Die am weitesten verbreitete Messmethode des Mitarbeiter-Engagements ist der Employee Net Promoter Score, auch eNPS genannt. Auf Basis der Methodik des NPS®, die von Bain und Company entwickelt wurde, messen heutzutage hunderte Unternehmen weltweit ihre Kundentreue und -zufriedenheit. Der NPS wird auf Grundlage der folgenden Frage und entsprechenden Antwort berechnet:

“Wie wahrscheinlich ist es, dass sie die Produkte oder Dienstleistungen von [Unternehmensname] Ihren Freunden oder Ihrer Familie empfehlen würden?”

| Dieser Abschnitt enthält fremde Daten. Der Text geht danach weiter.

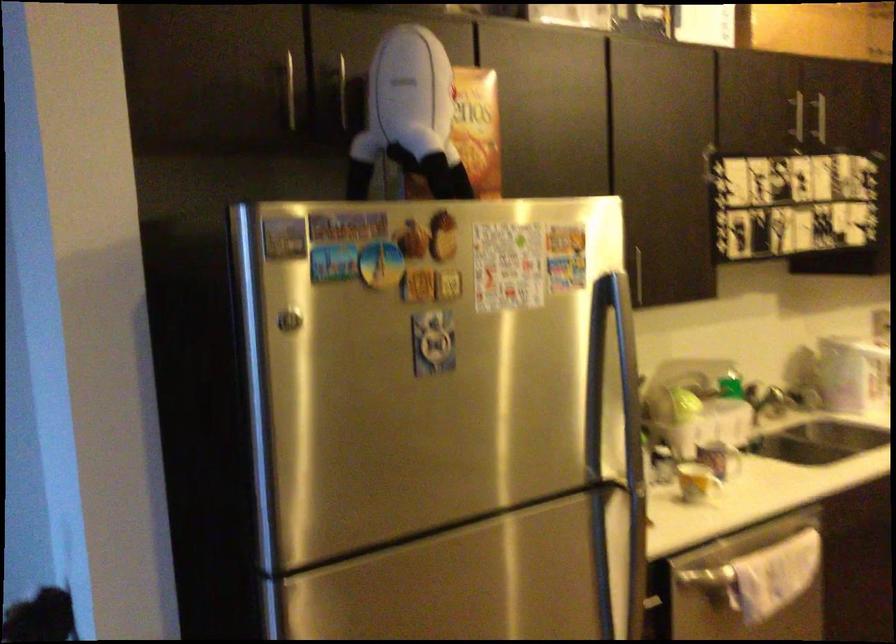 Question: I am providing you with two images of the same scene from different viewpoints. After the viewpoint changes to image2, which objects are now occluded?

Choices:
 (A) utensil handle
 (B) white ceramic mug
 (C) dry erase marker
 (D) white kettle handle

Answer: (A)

Für die Bewertung der Mitarbeiterzufriedenheit wird derselbe Ansatz verwendet, wobei die Frage in diesem Fall lautet:

“Wie wahrscheinlich ist es, dass Sie [Unternehmensname] als Arbeitgeber weiterempfehlen würden?”

Die Frage ist deswegen so relevant, weil sie die Befragten dazu anregt, alle Aspekte ihres Arbeitsplatzes gleichzeitig in Betracht zu ziehen – von der Unternehmenskultur über die Arbeitsumgebung bis hin zu den Karriereaussichten.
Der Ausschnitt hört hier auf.